Blondey McCoy on using art for recovery and working with Damien Hirst

The artist is shining a much-needed spotlight on mental health awareness through self-reflection.

Why did you want to create a book spotlighting mental health?

The show (Us and Chem.) was, to me, a means of recovery from overdosing on and consequently quitting prescription drugs. I had a much needed epiphany that creativity serves you more therapeutically than anything a doctor may willingly prescribe with next to no questions asked. I did the show to help myself, but a year on after receiving response after response from young people suffering from similar issues, I feel even more strongly about the casual dishing out of medication and feel a duty to share any experience of it. I am sure that people knowing they’re not alone in their mental state is step one to addressing that, whereas signing up for a drug dependency should be a last resort. Hence the book.

Do you think there’s enough conversation around mental health and young men, specifically?

No I don’t, but I do notice that having a conversation is one thing and having a clue is another. In the shallow worlds I frequent, bipolar seems to get put in the same bracket as vegetarianism: it’s a fetishised buzzword that almost feels like it’s being suggested to people who worry they lack quirk. As is the case with most things: the ones that don’t shut their faces about it are the ones that haven’t a clue. So the world needs educating yes, but respectfully and from the right place.

Social media has been blamed for corroding the mental health of young people, as someone with a large social media presence, would you agree and do you feel the pressure to share your life?

I do agree and this is something I talk to young people about a lot. People only marginally younger than myself can NOT remember growing up in a world without access to the latest statistics of who the coolest kid in school is. As a result they’re forced to be thick skinned sycophants, it’s a tragic situation for the most part. I am selfishly grateful for my own circumstance, in a time where the walls of worlds that have always been very elitist are being broken down, I enjoy inviting skateboarders to my art shows, and fashion workers to watch my skateboarding videos… and I have social media to thank for that to some degree.

My thoughts are that it’s not going anywhere, so there ought be talks in schools like sexual education, God knows it’s probably more important to young people than that now. Just to hammer home the point that popularity rarely equates to quality or happiness and that social media can be used as a tool and portfolio or just socially but never a gauge of self worth. I’m only human and I get affected by it too, it’s only after a lot I don’t care about having big success and a lot I do being met with almost no reception at all do I understand how crucial it is to learn that lesson early, if you’re going to get involved.

What kind of art inspired you growing up, and what are some of your earliest memories of it?

The first sight that made me go wow was my first visit to the old Slam City Skates in Neals Yard, I was probably about 11 years old. They had a two walls in the corner adorned with skateboards, every surface was covered in American and English stickers and the entire ceiling was scribbled on… that was a sensory overload and from that day on I was quite infatuated by untrained, non approval seeking skateboard artists. That’s when life became interesting for me, and it’s probably why all the art I made after I stopped crayoning my toys was subconsciously meant for clothing and stickers and why Thames (my brand) exists.

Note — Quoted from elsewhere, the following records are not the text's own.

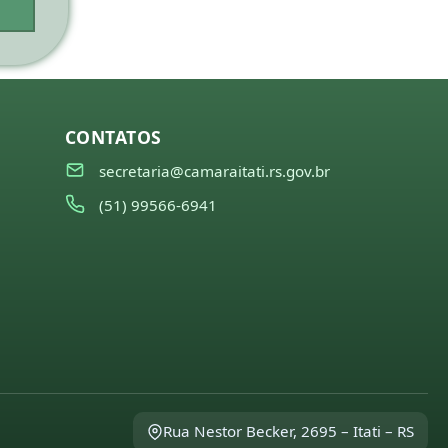
CONTATOS
secretaria@camaraitati.rs.gov.br
(51) 99566-6941
Rua Nestor Becker, 2695 – Itati – RS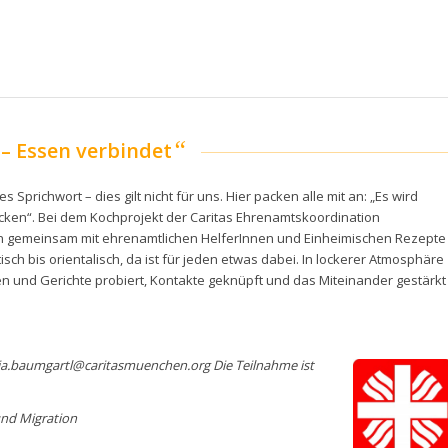
“
 – Essen verbindet
Sprichwort – dies gilt nicht für uns. Hier packen alle mit an: „Es wird
cken“. Bei dem Kochprojekt der Caritas Ehrenamtskoordination
nen gemeinsam mit ehrenamtlichen HelferInnen und Einheimischen Rezepte
sch bis orientalisch, da ist für jeden etwas dabei. In lockerer Atmosphäre
 und Gerichte probiert, Kontakte geknüpft und das Miteinander gestärkt
ja.baumgartl@caritasmuenchen.org Die Teilnahme ist
und Migration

Your collaboration with Damien Hirst is also in the book, what did you learn from working with him?

The most valuable lesson of all: what success should mean to an artist. I’ve never seen someone so excited by their own work as Damien Hirst. If you don’t believe in your own work how can you expect anyone else to? Even Bacon liked Hirst you know.

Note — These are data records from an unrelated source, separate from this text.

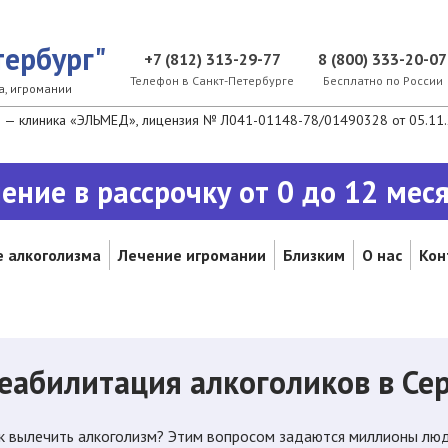
ербург"
+7 (812) 313-29-77
8 (800) 333-20-07
Телефон в Санкт-Петербурге
Бесплатно по России
а, игромании
— клиника «ЭЛЬМЕД», лицензия № Л041-01148-78/01490328 от 05.11.2
ение в рассрочку от 0 до 12 мес
 алкоголизма
Лечение игромании
Близким
О нас
Кон
еабилитация алкоголиков в Се
к вылечить алкоголизм? Этим вопросом задаются миллионы люде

The book is also a study in self reflection, what did you learn about yourself while making the work?

I learned the difference between feeling utterly compelled to work and just fancying it. Nothing I have done has meant as much to me as seeing this show come to life, and the memory of my friends that I forgot I had filling those mirrors on opening night was a very special moment that cannot happen everyday. It’s a vague answer but I learn more about myself everyday I stay sober.

How do you plan to continue this conversation around mental health?

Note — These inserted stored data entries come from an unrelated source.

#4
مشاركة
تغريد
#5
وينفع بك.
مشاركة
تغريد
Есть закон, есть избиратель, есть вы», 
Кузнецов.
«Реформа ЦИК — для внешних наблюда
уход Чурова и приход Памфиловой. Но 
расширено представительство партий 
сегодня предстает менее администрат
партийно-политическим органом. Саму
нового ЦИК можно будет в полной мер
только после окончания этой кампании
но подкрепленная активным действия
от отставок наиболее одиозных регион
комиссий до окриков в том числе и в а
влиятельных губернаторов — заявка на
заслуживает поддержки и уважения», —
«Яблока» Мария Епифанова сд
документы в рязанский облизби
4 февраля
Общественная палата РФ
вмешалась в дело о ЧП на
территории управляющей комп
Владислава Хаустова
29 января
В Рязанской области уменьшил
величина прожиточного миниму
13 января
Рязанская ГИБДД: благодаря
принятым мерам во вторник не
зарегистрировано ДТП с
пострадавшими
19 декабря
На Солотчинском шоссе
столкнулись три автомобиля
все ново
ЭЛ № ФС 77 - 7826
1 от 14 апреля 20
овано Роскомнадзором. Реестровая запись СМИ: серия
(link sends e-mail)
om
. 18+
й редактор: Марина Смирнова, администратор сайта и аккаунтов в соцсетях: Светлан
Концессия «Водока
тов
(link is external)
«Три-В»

Well I’m sure I can spread more good than evil on the old instagram, and as for the real world I want to go to schools and talk to young people. The need for that conversation isn’t going anywhere in a hurry… for the moment this book acts as my advice to anybody that could do with it. I want to continue endorsing sobriety and I want to teach young people how to start loving themselves for who they are so they can push on with finding some joy in life.